IMO M3 data becomes less reliable the higher the pH of the soil. Olsen and AA will give more useful and dependable data for higher pH soils.


----------



## g-man (Jun 15, 2017)

Since you suspect that your pH can be higher, i think it is wise to go with the SW1($26.50), for this time. If the pH is at 7.3, then sure next year you can save $10 and go with the M3 ($16.50).


----------



## ragga (May 5, 2019)

Very interesting, Ridgerunner. I didn't know that the other test would low-ball ph like that. 7.7-7.9 would be right in line with the 7.8 stated in my local water report, too. I am definitely eager to see what a better test would show, and after a year of ammonium sulfate as my main N source and a couple apps of elemental sulfur!
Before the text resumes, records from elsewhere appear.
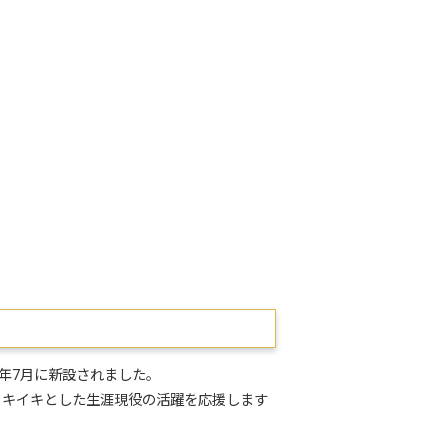
年7月に新設されました。
イキイキとした生涯現役の活躍を応援します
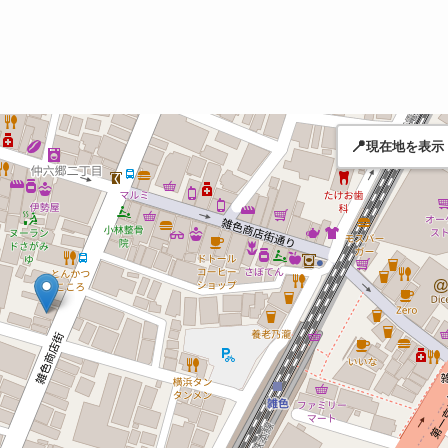
📍
現在地を表示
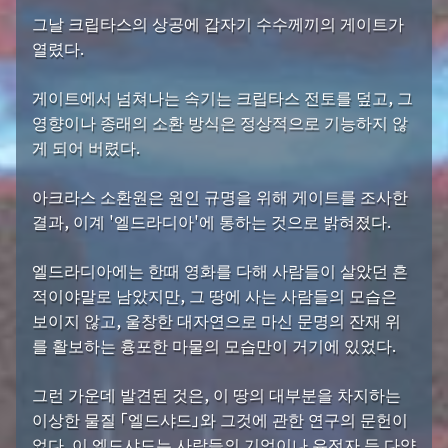
그날 크립타스의 상공에 갑자기 수수께끼의 게이트가
열렸다.
게이트에서 넘쳐나는 속기는 크립타스 전토를 덮고, 그
영향이나 종래의 소환 방식은 정상적으로 기능하지 않
게 되어 버렸다.
아크라스 소환원은 원인 규명을 위해 게이트를 조사한
결과, 이계 '엘드라디아'에 통하는 것으로 밝혀졌다.
엘드라디아에는 한때 영화를 다해 사람들이 살았던 흔
적이야말로 남았지만, 그 땅에 사는 사람들의 모습은
보이지 않고, 울창한 대자연으로 마신 문명의 잔재 위
를 활보하는 흉포한 마물의 모습만이 거기에 있었다.
그런 가운데 발견된 것은, 이 땅의 대부분을 차지하는
이상한 물질 「엘드샤드」와 그것에 관한 연구의 문헌이
었다. 이 엘드샤드는 사람들의 기억이나 유전자 등 다양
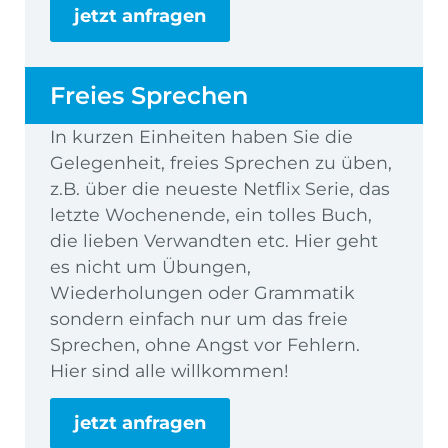
jetzt anfragen
Freies Sprechen
In kurzen Einheiten haben Sie die
Gelegenheit, freies Sprechen zu üben,
z.B. über die neueste Netflix Serie, das
letzte Wochenende, ein tolles Buch,
die lieben Verwandten etc. Hier geht
es nicht um Übungen,
Wiederholungen oder Grammatik
sondern einfach nur um das freie
Sprechen, ohne Angst vor Fehlern.
Hier sind alle willkommen!
jetzt anfragen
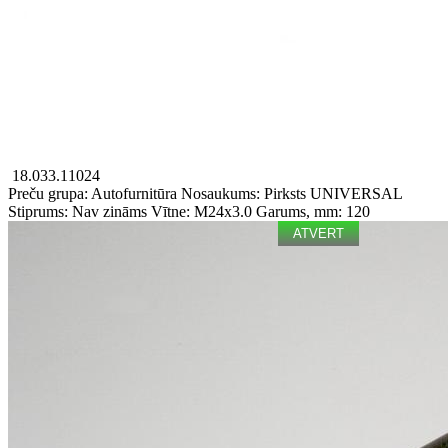
18.033.11024
Preču grupa: Autofurnitūra
Nosaukums: Pirksts
UNIVERSAL
Stiprums: Nav zināms
Vītne: M24x3.0
Garums, mm: 120
ATVERT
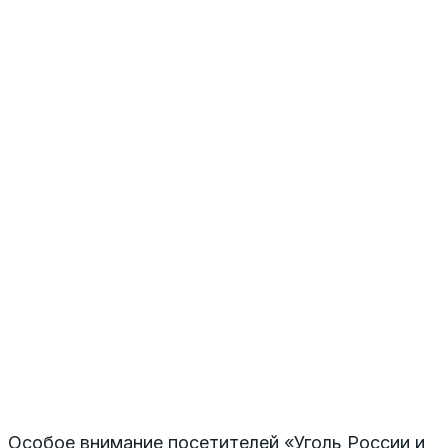
Особое внимание посетителей «Уголь России и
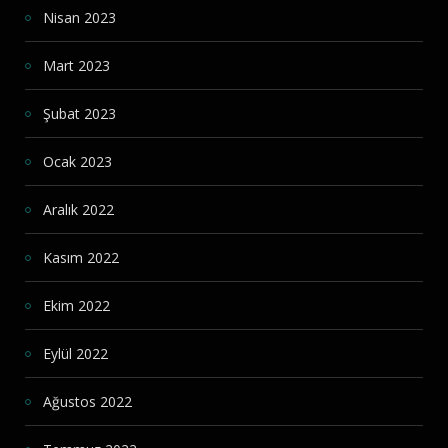
Nisan 2023
Mart 2023
Şubat 2023
Ocak 2023
Aralık 2022
Kasım 2022
Ekim 2022
Eylül 2022
Ağustos 2022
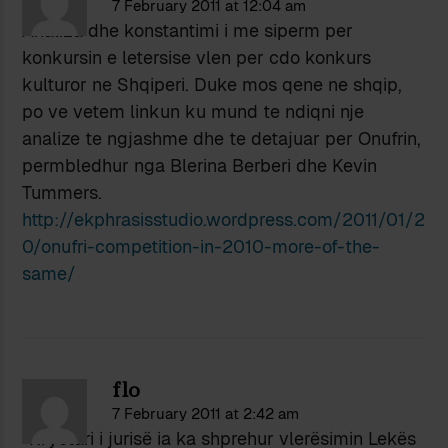
7 February 2011 at 12:04 am
Analiza dhe konstantimi i me siperm per
konkursin e letersise vlen per cdo konkurs
kulturor ne Shqiperi. Duke mos qene ne shqip,
po ve vetem linkun ku mund te ndiqni nje
analize te ngjashme dhe te detajuar per Onufrin,
permbledhur nga Blerina Berberi dhe Kevin
Tummers.
http://ekphrasisstudio.wordpress.com/2011/01/2
0/onufri-competition-in-2010-more-of-the-
same/
flo
7 February 2011 at 2:42 am
“Kryetari i jurisë ia ka shprehur vlerësimin Lekës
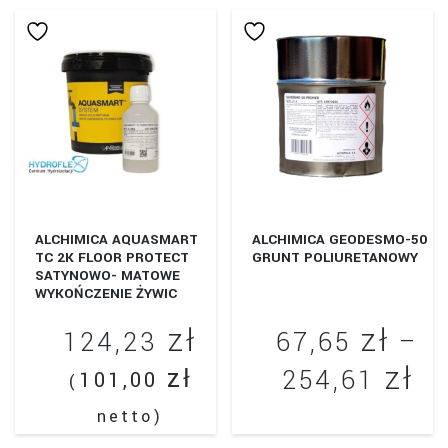
15
ma
wiele
do
wariantów.
59
Opcje
można
wybrać
na
stronie
produktu
ALCHIMICA AQUASMART
ALCHIMICA GEODESMO-50
TC 2K FLOOR PROTECT
GRUNT POLIURETANOWY
SATYNOWO- MATOWE
WYKOŃCZENIE ŻYWIC
zł
zł
124,23
67,65
–
zł
Za
zł
254,61
101,00
(
ce
netto)
Ten
od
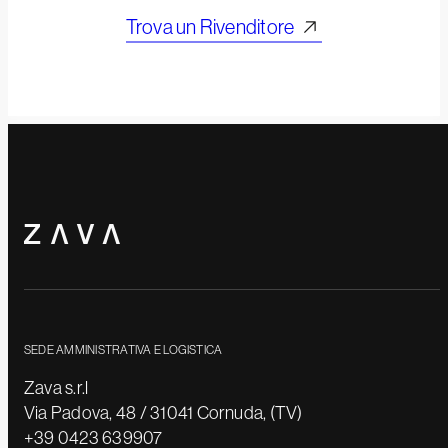
Trova un Rivenditore
SEDE AMMINISTRATIVA E LOGISTICA
Zava s.r.l
Via Padova, 48 / 31041 Cornuda, (TV)
+39 0423 639907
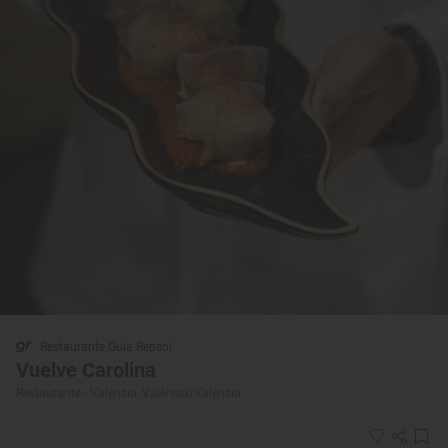
Restaurante Guía Repsol
Vuelve Carolina
Restaurante · Valencia, València/Valencia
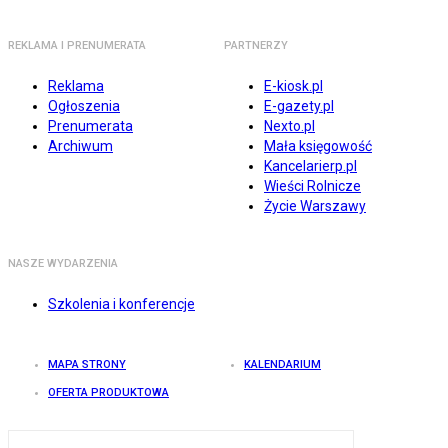
REKLAMA I PRENUMERATA
PARTNERZY
Reklama
E-kiosk.pl
Ogłoszenia
E-gazety.pl
Prenumerata
Nexto.pl
Archiwum
Mała księgowość
Kancelarierp.pl
Wieści Rolnicze
Życie Warszawy
NASZE WYDARZENIA
Szkolenia i konferencje
MAPA STRONY
KALENDARIUM
OFERTA PRODUKTOWA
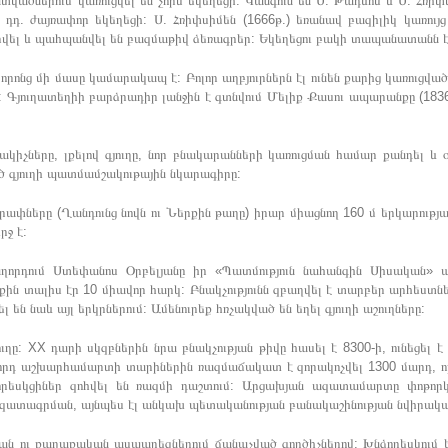
ծներում կառուցվել են չորս եկեղեցի: Կանգուն են Ս. Թադևոս և Ս. Հռիփ
դդ. ժայռափոր եկեղեցի: Ս. Հռիփսիմեն (1666թ.) եռանավ բազիլիկ կառույց 
 գրվել և պահպանվել են բազմաթիվ ձեռագրեր: Եկեղեցու բակի տապանատան
րոնց մի մասը կամարակապ է: Բոլոր աղբյուրներն էլ ունեն քարից կառուցված 
յլն: Գյուղատեղիի բարձրադիր լանջին է գտնվում Մելիք Քասու ապարանքը (1836
նակիչները, լքելով գյուղը, նոր բնակարանների կառուցման համար քանդել և 
 գյուղի պատմամշակութային նկարագիրը:
որափները (Ղանդունց նովն ու Ներքին թաղը) իրար միացնող 160 մ երկարությա
րջ է:
աղորդում Ստեփանոս Օրբելյանը իր «Պատմություն նահանգին Սիսական» ա
քին տալիս էր 10 միավոր հարկ: Բնակչությունն զբաղվել է տարբեր արհեստնե
են նաև այլ երկրներում: Ամենուրեք հռչակված են եղել գյուղի աշուղները:
ղը: XX դարի սկզբներին նրա բնակչության թիվը հասել է 8300-ի, ունեցել է 
դ աշխարհամարտի տարիներին ռազմաճակատ է զորակոչվել 1300 մարդ, որոն
որեսկցիներ զոհվել են ռազմի դաշտում: Արցախյան ազատամարտը փոթորկե
ազատագրման, այնպես էլ անկախ պետականության բանակաշինության նվիրակա
կան ու քաղաքական ասպարեզներում ճանաչված գործիչներով: Խնձորեսկում են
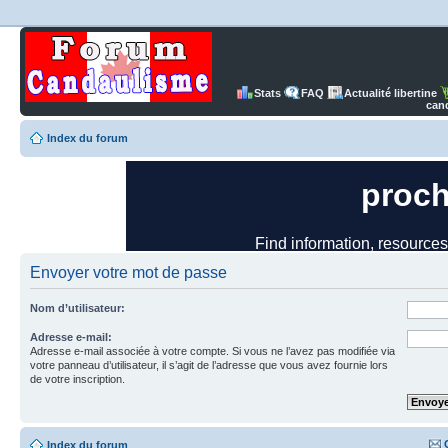
Stats
FAQ
Actualité libertine
can
Index du forum
Envoyer votre mot de passe
Nom d’utilisateur:
Adresse e-mail:
Adresse e-mail associée à votre compte. Si vous ne l’avez pas modifiée via
votre panneau d’utilisateur, il s’agit de l’adresse que vous avez fournie lors
de votre inscription.
Index du forum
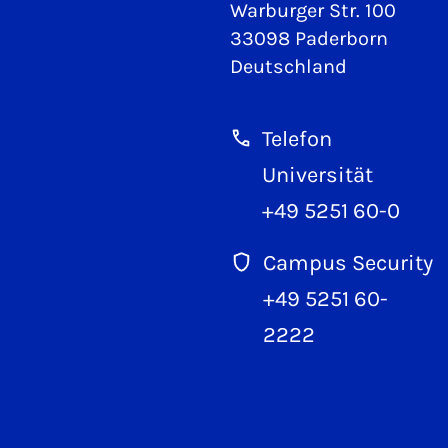
Warburger Str. 100
33098 Paderborn
Deutschland
Telefon
Universität
+49 5251 60-0
Campus Security
+49 5251 60-
2222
I mention the saturated paste test only in regards to calcium carbonates/bicarbonates that may be building up from the hard water. Is there anything that can be done about that if they were to come back elevated?

thank you both for your help!


----------



## ScottW (Sep 16, 2019)

I'm not certain that the pH of your soil would be significantly affected by the pH of your local water supply.
My tap water routinely measures pH 9.5 or higher. My soil pH last year was 7.2. Before that it was a couple tenths higher because I had overshot with the lime a couple years prior, but left alone with no intentional pH adjustments, even watering with my pH 9.5 municipal water, it will slowly acidify.
Midwest soil is generally more alkaline than ours over here on the east coast.


----------



## ragga (May 5, 2019)

it would definitely be interesting to sample a non-irrigated plot adjacent to my house and compare :thumbup:


----------



## ragga (May 5, 2019)

Well, the non-irrigated plot, which is maybe 100 feet from my yard came back as ph = 7.4, whereas my irrigated yard came back at 7.8. I guess the ph of your water does have an effect


----------